In Yunnan province, which borders Burma, Thailand, and Laos, we’re staying in a traditional old Chinese home in a quaint old cobblestone town called Lijiang. I’ve finally become accustomed to everyone constantly hocking loogies, although it irked me at first: these big yellow hawkers all over the place, like dog terds in a city without curbing laws. But now I am embracing the cultural oddity, and I hock loogies too, unashamedly and everywhere, even on Lijiang’s beautiful cobblestone streets.
Finally recovered from that bout with swine flu, Claire and I took a bus/taxi out to Jade Dragon Snow Mountain and rode a gondola up about 4,680 meters, 100 meters below the peak of the mountian. That’s higher than any peak in the continental US, by the way. We were a bit short of breath in the high elevation, but we skipped the mini oxygen tanks that the Chinese tourists were all grasping. The view was incredible. It was like living in greyscale up there.

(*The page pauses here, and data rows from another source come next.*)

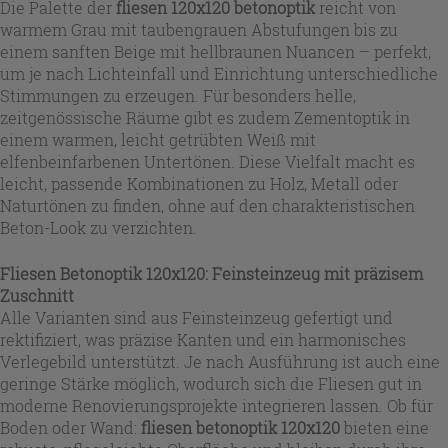
Die Palette der
fliesen 120x120 betonoptik
reicht von
warmem Grau mit taubengrauen Abstufungen bis zu
einem sanften Beige mit hellbraunen Nuancen – perfekt,
um je nach Lichteinfall und Einrichtung unterschiedliche
Stimmungen zu erzeugen. Für besonders helle,
zeitgenössische Räume gibt es zudem Zementoptik in
einem warmen, leicht getrübten Weiß mit
elfenbeinfarbenen Untertönen. Diese Vielfalt macht es
leicht, passende Kombinationen zu Holz, Metall oder
Naturtönen zu finden, ohne auf den charakteristischen
Beton-Look zu verzichten.
Fliesen Betonoptik 120x120: Feinsteinzeug mit präzisem
Zuschnitt
Alle Varianten sind aus Feinsteinzeug gefertigt und
rektifiziert, was präzise Kanten und ein harmonisches
Verlegebild unterstützt. Je nach Ausführung ist auch eine
geringe Stärke möglich, wodurch sich die Fliesen gut in
moderne Renovierungsprojekte integrieren lassen. Ob für
Boden oder Wand:
fliesen betonoptik 120x120
bieten eine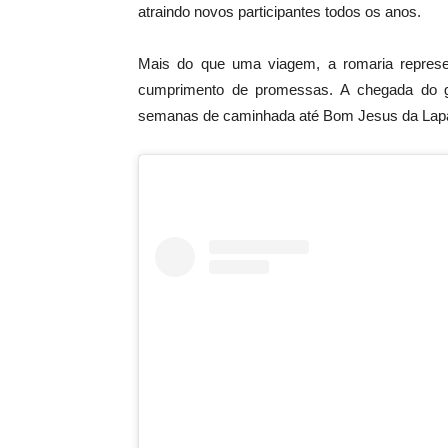
atraindo novos participantes todos os anos.
Mais do que uma viagem, a romaria repres
cumprimento de promessas. A chegada do g
semanas de caminhada até Bom Jesus da Lap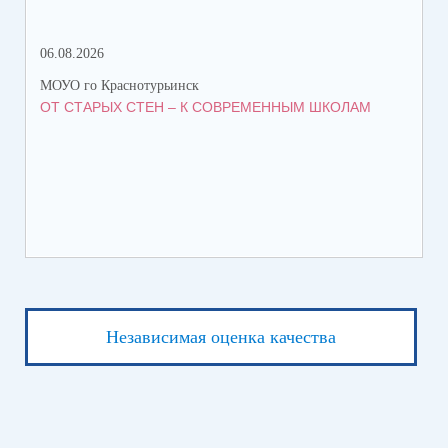
06.08.2026
06.
МОУО го Краснотурьинск
МОУ
ОТ СТАРЫХ СТЕН – К СОВРЕМЕННЫМ ШКОЛАМ
НА
Независимая оценка качества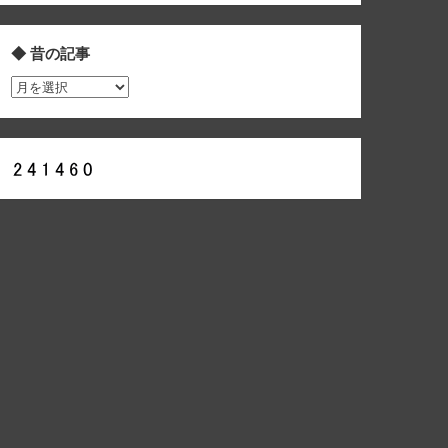
◆ 昔の記事
◆
昔
の
記
事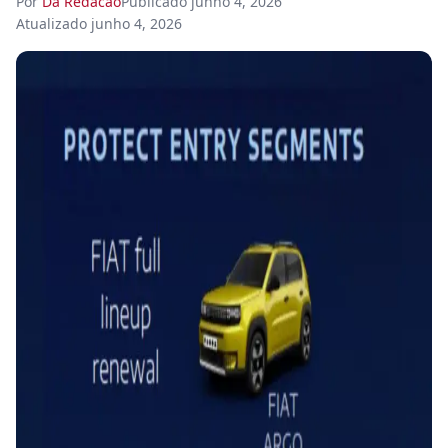
Por
Da Redacao
Publicado
junho 4, 2026
Atualizado
junho 4, 2026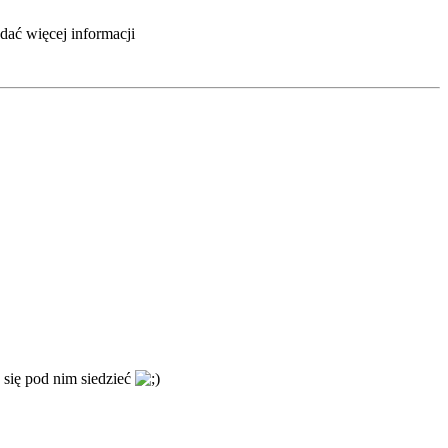
dać więcej informacji
 się pod nim siedzieć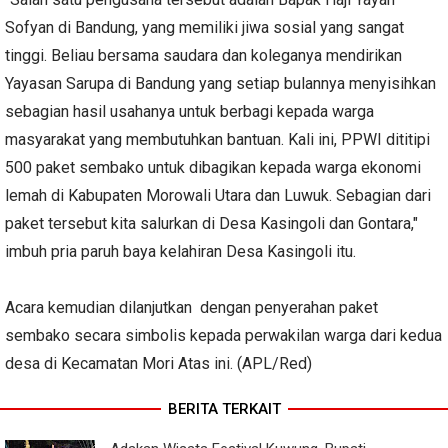
Sofyan di Bandung, yang memiliki jiwa sosial yang sangat
tinggi. Beliau bersama saudara dan koleganya mendirikan
Yayasan Sarupa di Bandung yang setiap bulannya menyisihkan
sebagian hasil usahanya untuk berbagi kepada warga
masyarakat yang membutuhkan bantuan. Kali ini, PPWI dititipi
500 paket sembako untuk dibagikan kepada warga ekonomi
lemah di Kabupaten Morowali Utara dan Luwuk. Sebagian dari
paket tersebut kita salurkan di Desa Kasingoli dan Gontara,"
imbuh pria paruh baya kelahiran Desa Kasingoli itu.
Acara kemudian dilanjutkan dengan penyerahan paket
sembako secara simbolis kepada perwakilan warga dari kedua
desa di Kecamatan Mori Atas ini. (APL/Red)
BERITA TERKAIT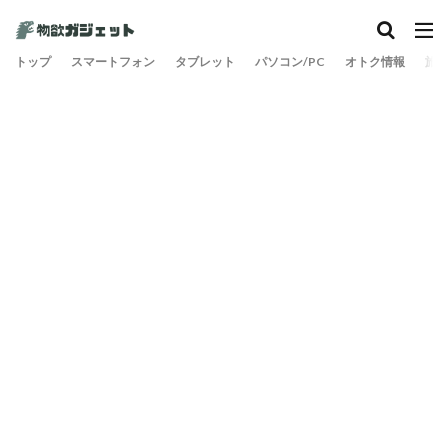
トップ
スマートフォン
タブレット
パソコン/PC
オトク情報
旅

Overall, Yunan is great — better quality dumplings, clean air, historical sites, beautiful scenery — while I found Beijing and Shanghai to be huge, depressing, polluted, crowded, and lacking in edible options.
But there is a major similarity between the two regions: After two weeks traveling in China, I’ve come to the realization that Chinese people in general can not fathom that some people actually don’t speak Chinese. They’re kind of like Americans, in that sense. Perhaps this is understandable, as these 1 billion Chinese speak the most widely spoken language on Earth. Yet they just keep talking Chinese to me, a white guy with a confused face, and I keep repeating I don’t speak Chinese, in my white guy language.